Documentation
¶
Overview ¶
Package pgvector implements goagent.VectorStore over PostgreSQL with the pgvector extension.
The caller describes their existing table via TableConfig — this package does not impose any schema. For a quick start without an existing table, use Migrate.
Metadata filtering ¶
When MetadataColumn is set to a JSONB column, Search supports goagent.WithFilter to restrict results server-side using PostgreSQL's JSONB containment operator (@>). All key-value pairs in the filter map must be present in the stored metadata (AND semantics).

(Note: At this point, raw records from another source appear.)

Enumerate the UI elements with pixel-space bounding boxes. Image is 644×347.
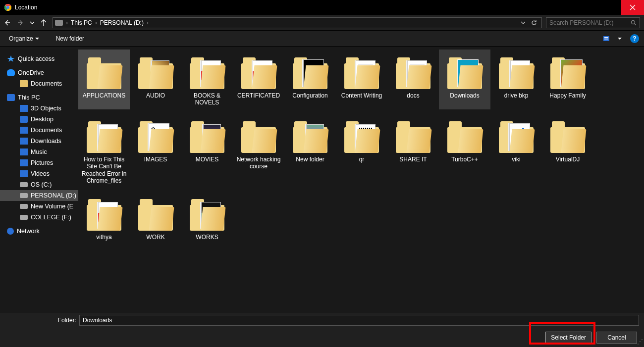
- breadcrumb-drive[interactable]: PERSONAL (D:): [98, 19, 146, 26]
- address-bar[interactable]: › This PC › PERSONAL (D:) ›: [53, 17, 542, 28]
- sidebar-label: OS (C:): [31, 181, 52, 188]
- sidebar-item-downloads[interactable]: Downloads: [0, 136, 78, 147]
- folder-label: Network hacking course: [234, 156, 283, 170]
- folder-item[interactable]: MOVIES: [181, 113, 233, 188]
- folder-name-input[interactable]: [79, 315, 639, 326]
- arrow-left-icon: [3, 19, 10, 26]
- folder-item[interactable]: PDFBOOKS & NOVELS: [181, 50, 233, 109]
- folder-item[interactable]: WORK: [130, 191, 181, 244]
- folder-item[interactable]: Happy Family: [542, 50, 593, 109]
- select-folder-button[interactable]: Select Folder: [545, 332, 591, 344]
- folder-item[interactable]: IMAGES: [130, 113, 181, 188]
- drive-icon: [20, 215, 28, 220]
- up-button[interactable]: [37, 15, 51, 30]
- folder-item[interactable]: Downloads: [439, 50, 490, 109]
- view-icon: [603, 35, 613, 42]
- folder-label: New folder: [296, 156, 324, 163]
- folder-item[interactable]: docs: [387, 50, 439, 109]
- folder-item[interactable]: PDFvithya: [78, 191, 130, 244]
- folder-item[interactable]: TurboC++: [439, 113, 490, 188]
- desktop-icon: [20, 116, 28, 123]
- sidebar-label: PERSONAL (D:): [31, 192, 76, 199]
- sidebar-item-personal-d[interactable]: PERSONAL (D:): [0, 190, 78, 201]
- folder-thumbnail: [445, 51, 484, 91]
- sidebar-label: New Volume (E: [31, 203, 73, 210]
- folder-item[interactable]: APPLICATIONS: [78, 50, 130, 109]
- folder-item[interactable]: Content Writing: [336, 50, 387, 109]
- breadcrumb-this-pc[interactable]: This PC: [69, 19, 94, 26]
- folder-item[interactable]: viki: [490, 113, 542, 188]
- view-dropdown-button[interactable]: [616, 34, 623, 44]
- folder-item[interactable]: SHARE IT: [387, 113, 439, 188]
- back-button[interactable]: [0, 15, 14, 30]
- nav-bar: › This PC › PERSONAL (D:) ›: [0, 15, 644, 31]
- sidebar-item-pictures[interactable]: Pictures: [0, 157, 78, 168]
- sidebar-item-music[interactable]: Music: [0, 147, 78, 157]
- sidebar-item-os-c[interactable]: OS (C:): [0, 179, 78, 190]
- new-folder-button[interactable]: New folder: [52, 33, 88, 44]
- forward-button[interactable]: [14, 15, 28, 30]
- folder-label: Content Writing: [341, 92, 382, 99]
- sidebar-item-new-volume-e[interactable]: New Volume (E: [0, 201, 78, 212]
- folder-thumbnail: [136, 193, 175, 233]
- folder-item[interactable]: VirtualDJ: [542, 113, 593, 188]
- cancel-button[interactable]: Cancel: [596, 332, 637, 344]
- sidebar-item-onedrive[interactable]: OneDrive: [0, 67, 78, 78]
- close-button[interactable]: [621, 0, 644, 15]
- sidebar-item-documents[interactable]: Documents: [0, 125, 78, 136]
- address-history-button[interactable]: [518, 20, 529, 25]
- breadcrumb-separator: ›: [146, 19, 150, 26]
- folder-label: WORKS: [196, 234, 218, 241]
- sidebar-label: This PC: [18, 94, 40, 101]
- drive-icon: [20, 193, 28, 198]
- folder-thumbnail: [342, 51, 381, 91]
- sidebar-item-onedrive-documents[interactable]: Documents: [0, 78, 78, 89]
- sidebar-label: 3D Objects: [31, 105, 61, 112]
- refresh-button[interactable]: [529, 20, 539, 26]
- sidebar-item-college-f[interactable]: COLLEGE (F:): [0, 212, 78, 223]
- folder-thumbnail: [84, 51, 124, 91]
- sidebar-item-quick-access[interactable]: Quick access: [0, 53, 78, 64]
- folder-thumbnail: [342, 115, 381, 155]
- picture-icon: [20, 159, 28, 166]
- sidebar-label: Pictures: [31, 159, 53, 166]
- window-title: Location: [15, 4, 37, 11]
- folder-thumbnail: MP3: [496, 51, 536, 91]
- help-icon: ?: [633, 35, 636, 42]
- sidebar-item-desktop[interactable]: Desktop: [0, 114, 78, 125]
- folder-label: MOVIES: [196, 156, 219, 163]
- folder-thumbnail: [548, 51, 588, 91]
- folder-item[interactable]: MP3drive bkp: [490, 50, 542, 109]
- sidebar: Quick access OneDrive Documents This PC …: [0, 47, 78, 313]
- search-box[interactable]: [546, 17, 640, 28]
- recent-locations-button[interactable]: [28, 15, 37, 30]
- sidebar-item-3d-objects[interactable]: 3D Objects: [0, 103, 78, 114]
- arrow-up-icon: [40, 19, 47, 26]
- search-input[interactable]: [549, 19, 631, 26]
- star-icon: [7, 55, 15, 62]
- cancel-label: Cancel: [607, 334, 626, 341]
- folder-item[interactable]: PDFCERTIFICATED: [233, 50, 284, 109]
- folder-label: qr: [359, 156, 365, 163]
- toolbar: Organize New folder ?: [0, 31, 644, 47]
- sidebar-item-videos[interactable]: Videos: [0, 168, 78, 179]
- folder-item[interactable]: qr: [336, 113, 387, 188]
- folder-item[interactable]: Network hacking course: [233, 113, 284, 188]
- resize-grip-icon[interactable]: ⋰: [637, 340, 643, 346]
- folder-item[interactable]: How to Fix This Site Can't Be Reached Er…: [78, 113, 130, 188]
- folder-item[interactable]: New folder: [284, 113, 336, 188]
- organize-label: Organize: [9, 35, 33, 42]
- folder-item[interactable]: Configuration: [284, 50, 336, 109]
- svg-point-3: [632, 20, 635, 24]
- sidebar-item-network[interactable]: Network: [0, 226, 78, 237]
- document-icon: [20, 127, 28, 134]
- help-button[interactable]: ?: [630, 34, 639, 43]
- sidebar-item-this-pc[interactable]: This PC: [0, 92, 78, 103]
- view-options-button[interactable]: [602, 34, 614, 44]
- folder-item[interactable]: AUDIO: [130, 50, 181, 109]
- folder-content[interactable]: APPLICATIONSAUDIOPDFBOOKS & NOVELSPDFCER…: [78, 47, 644, 313]
- sidebar-label: Downloads: [31, 138, 61, 145]
- organize-button[interactable]: Organize: [5, 33, 43, 44]
- sidebar-label: Documents: [31, 127, 62, 134]
- folder-item[interactable]: WORKS: [181, 191, 233, 244]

For best performance on large tables, create a GIN index on the metadata column:
CREATE INDEX ON embeddings USING gin(metadata jsonb_path_ops);
Without the index, PostgreSQL falls back to a sequential scan. For tables under ~100k rows, the sequential scan is typically fast enough.
Score threshold ¶
goagent.WithScoreThreshold is applied in Go after the database returns results. topK is applied by the database first, so a selective threshold may yield fewer than topK results.
Index ¶
- Variables
- func Migrate(ctx context.Context, db *sql.DB, cfg MigrateConfig) error
- type DistanceFunc
- type MigrateConfig
- type Querier
- type Store
- func (s *Store) BulkDelete(ctx context.Context, ids []string) error
- func (s *Store) BulkUpsert(ctx context.Context, entries []goagent.UpsertEntry) error
- func (s *Store) Delete(ctx context.Context, id string) error
- func (s *Store) Search(ctx context.Context, vec []float32, topK int, opts ...goagent.SearchOption) ([]goagent.ScoredMessage, error)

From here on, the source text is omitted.